While perfection seems distant and impossible, Elder Renlund reminded the audience that it is possible through repentance and “relying on Jesus Christ.”
Elder Renlund said engaging with each element of the doctrine of Christ is essential to not only becoming converted but staying converted. He pointed out that the ascending “mountain road” had no perfectly flat road or plateau; “no place to pause and rest; the course either goes up or down.”
If one were driving up this mountain and shifted the car into neutral, the car would inevitably roll backward. Elder Renlund likened this to people’s need to not only embark on the upward path, but remain on it at an upward trajectory.
“Ultimately, whether we remain converted throughout our life depends on our determination to be engaged with the doctrine of Christ,” Elder Renlund said.
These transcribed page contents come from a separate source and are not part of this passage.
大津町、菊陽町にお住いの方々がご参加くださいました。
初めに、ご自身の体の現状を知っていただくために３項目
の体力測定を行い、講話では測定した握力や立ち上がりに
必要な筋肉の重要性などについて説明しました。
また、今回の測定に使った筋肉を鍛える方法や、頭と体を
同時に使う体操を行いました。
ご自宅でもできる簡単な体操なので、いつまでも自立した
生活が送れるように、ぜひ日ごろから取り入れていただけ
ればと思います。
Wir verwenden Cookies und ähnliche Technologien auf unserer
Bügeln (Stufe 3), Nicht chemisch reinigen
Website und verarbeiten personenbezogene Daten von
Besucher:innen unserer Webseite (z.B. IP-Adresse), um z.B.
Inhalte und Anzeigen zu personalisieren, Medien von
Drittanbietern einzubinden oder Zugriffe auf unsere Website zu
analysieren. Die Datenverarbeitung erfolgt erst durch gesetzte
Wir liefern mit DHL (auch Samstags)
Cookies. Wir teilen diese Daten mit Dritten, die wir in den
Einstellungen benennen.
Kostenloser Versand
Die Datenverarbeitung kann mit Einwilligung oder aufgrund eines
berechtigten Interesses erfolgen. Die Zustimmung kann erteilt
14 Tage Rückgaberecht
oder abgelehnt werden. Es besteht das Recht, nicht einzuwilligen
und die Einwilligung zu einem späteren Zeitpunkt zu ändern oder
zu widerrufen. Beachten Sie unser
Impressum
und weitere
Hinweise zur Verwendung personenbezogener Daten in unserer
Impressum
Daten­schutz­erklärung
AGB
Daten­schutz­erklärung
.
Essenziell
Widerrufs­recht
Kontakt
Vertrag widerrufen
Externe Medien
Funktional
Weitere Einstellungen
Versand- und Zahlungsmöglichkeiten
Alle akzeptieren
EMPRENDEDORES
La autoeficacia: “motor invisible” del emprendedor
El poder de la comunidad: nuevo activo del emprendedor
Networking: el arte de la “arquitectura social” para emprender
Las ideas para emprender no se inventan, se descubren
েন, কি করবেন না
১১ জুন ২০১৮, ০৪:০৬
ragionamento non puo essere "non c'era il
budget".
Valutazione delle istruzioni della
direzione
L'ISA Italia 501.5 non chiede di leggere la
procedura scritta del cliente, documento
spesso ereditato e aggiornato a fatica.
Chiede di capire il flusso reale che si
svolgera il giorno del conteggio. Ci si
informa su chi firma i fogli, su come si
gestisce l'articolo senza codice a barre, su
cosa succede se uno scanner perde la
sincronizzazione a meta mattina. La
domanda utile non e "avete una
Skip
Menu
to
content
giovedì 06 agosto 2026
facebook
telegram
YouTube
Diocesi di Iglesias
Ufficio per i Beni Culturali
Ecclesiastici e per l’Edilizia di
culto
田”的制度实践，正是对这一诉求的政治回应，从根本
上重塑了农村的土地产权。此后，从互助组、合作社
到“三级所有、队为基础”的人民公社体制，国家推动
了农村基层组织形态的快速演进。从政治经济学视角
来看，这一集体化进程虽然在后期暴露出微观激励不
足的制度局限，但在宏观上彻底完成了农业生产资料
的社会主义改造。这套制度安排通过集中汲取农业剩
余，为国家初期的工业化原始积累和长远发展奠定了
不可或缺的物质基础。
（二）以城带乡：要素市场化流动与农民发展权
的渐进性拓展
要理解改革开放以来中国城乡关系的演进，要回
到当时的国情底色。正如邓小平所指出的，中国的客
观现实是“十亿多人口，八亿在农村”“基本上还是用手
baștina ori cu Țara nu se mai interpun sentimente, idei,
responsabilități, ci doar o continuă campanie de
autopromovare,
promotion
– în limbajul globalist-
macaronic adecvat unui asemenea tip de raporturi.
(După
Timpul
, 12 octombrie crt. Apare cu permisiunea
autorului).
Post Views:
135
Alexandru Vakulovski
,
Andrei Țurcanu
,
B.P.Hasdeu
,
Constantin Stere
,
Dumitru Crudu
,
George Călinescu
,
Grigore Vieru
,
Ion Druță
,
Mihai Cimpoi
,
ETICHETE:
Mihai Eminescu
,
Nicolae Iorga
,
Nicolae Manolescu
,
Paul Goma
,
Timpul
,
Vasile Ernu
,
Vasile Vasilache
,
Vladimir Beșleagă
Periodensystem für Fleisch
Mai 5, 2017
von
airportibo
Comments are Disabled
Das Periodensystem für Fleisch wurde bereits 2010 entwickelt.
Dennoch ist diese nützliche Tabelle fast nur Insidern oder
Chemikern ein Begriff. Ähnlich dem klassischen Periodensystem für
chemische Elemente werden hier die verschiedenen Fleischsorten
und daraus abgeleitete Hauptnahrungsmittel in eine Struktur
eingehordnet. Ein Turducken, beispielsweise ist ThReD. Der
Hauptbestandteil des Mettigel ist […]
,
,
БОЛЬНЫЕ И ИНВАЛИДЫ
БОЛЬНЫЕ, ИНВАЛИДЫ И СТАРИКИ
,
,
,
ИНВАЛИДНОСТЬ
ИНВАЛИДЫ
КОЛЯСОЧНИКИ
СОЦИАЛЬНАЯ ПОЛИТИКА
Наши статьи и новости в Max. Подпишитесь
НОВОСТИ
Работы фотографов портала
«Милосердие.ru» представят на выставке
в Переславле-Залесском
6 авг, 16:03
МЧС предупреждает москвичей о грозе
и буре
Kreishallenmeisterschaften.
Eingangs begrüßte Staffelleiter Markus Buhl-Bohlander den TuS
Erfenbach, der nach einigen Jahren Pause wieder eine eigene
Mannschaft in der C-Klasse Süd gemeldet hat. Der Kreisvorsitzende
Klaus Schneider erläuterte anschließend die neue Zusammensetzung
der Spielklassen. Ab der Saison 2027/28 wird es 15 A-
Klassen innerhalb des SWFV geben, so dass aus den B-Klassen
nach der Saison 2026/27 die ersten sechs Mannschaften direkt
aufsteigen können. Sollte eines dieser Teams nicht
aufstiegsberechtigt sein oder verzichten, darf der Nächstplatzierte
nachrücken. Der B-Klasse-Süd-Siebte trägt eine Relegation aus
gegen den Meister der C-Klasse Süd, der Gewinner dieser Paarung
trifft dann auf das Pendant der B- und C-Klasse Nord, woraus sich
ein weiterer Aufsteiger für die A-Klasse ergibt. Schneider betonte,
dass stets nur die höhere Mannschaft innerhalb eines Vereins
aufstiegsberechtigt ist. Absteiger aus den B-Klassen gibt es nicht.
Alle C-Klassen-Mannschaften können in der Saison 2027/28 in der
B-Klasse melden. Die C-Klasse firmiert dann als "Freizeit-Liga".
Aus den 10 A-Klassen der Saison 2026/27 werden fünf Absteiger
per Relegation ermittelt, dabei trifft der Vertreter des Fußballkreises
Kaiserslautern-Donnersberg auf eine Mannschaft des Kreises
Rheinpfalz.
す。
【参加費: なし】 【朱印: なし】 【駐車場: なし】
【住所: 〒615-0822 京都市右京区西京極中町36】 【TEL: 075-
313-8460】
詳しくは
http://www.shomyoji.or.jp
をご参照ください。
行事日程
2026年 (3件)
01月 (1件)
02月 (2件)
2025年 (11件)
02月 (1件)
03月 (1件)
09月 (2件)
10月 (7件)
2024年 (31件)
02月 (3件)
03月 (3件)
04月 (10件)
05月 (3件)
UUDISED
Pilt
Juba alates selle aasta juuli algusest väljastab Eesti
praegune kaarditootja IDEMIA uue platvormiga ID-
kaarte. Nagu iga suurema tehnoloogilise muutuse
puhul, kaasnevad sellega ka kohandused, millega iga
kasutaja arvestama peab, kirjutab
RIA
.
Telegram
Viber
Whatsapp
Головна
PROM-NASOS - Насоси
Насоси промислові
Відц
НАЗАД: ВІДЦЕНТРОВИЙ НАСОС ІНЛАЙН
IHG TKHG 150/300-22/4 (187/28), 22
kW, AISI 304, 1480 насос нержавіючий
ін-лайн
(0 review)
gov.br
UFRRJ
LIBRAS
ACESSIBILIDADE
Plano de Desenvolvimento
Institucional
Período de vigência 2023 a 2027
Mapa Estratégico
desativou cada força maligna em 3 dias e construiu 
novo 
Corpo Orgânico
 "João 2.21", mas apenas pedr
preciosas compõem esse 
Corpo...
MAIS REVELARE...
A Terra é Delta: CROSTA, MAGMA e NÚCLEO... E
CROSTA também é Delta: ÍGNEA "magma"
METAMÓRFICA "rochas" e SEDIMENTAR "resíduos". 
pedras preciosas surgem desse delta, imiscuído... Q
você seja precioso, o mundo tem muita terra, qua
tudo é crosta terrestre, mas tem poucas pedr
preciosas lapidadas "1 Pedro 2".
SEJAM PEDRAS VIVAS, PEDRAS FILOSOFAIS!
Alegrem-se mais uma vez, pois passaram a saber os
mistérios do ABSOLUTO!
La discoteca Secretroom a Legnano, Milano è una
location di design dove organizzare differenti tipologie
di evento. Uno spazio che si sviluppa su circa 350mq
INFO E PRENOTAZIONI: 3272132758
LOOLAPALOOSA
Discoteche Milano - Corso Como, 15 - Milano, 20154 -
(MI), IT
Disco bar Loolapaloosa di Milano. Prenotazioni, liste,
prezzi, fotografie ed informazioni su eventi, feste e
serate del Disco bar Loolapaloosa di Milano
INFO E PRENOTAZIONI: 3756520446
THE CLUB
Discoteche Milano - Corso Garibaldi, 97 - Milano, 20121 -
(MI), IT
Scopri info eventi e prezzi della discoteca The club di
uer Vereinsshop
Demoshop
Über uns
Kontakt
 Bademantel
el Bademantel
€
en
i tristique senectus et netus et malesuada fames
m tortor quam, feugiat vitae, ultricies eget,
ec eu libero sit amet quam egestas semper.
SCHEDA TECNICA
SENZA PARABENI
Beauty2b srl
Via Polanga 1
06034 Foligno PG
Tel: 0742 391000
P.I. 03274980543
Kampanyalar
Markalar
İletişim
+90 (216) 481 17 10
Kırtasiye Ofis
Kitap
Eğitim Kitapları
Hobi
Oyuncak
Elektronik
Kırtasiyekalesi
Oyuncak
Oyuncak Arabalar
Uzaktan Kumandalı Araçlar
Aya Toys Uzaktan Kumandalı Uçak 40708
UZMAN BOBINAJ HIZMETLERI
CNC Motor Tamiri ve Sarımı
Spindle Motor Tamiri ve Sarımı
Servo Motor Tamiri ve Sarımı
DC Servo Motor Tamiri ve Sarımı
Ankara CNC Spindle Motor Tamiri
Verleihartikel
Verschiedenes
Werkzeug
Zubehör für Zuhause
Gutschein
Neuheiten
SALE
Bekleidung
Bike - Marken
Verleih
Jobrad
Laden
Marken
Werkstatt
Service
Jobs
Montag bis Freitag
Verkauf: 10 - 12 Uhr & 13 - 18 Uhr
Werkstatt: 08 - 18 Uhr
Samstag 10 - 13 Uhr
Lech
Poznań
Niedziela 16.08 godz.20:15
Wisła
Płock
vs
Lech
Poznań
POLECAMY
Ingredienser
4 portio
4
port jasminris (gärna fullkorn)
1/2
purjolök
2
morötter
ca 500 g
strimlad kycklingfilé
Elder Renlund described such determination using the Finnish word “sisu.” The word is roughly translated into English as “stoic determination, tenacity of purpose, resilience and hardiness.”
He said someone with “sisu” decides on a course of action and adheres to it “no matter what.” This “sisu” is the determination one needs to stay on the covenant path.
Elder Renlund went on to teach that spiritual “sisu” is manifest in an unwavering commitment to “repeatedly and iteratively” worthily partake of the sacrament, increase faith in Jesus Christ and repent. He also said spiritual “sisu” is required for remaining converted regardless of life circumstances.
Elder Renlund closed by teaching that engaging with the doctrine of Christ develops the spiritual resilience necessary for a lifelong conversion and thus leading to “living happily ever after.”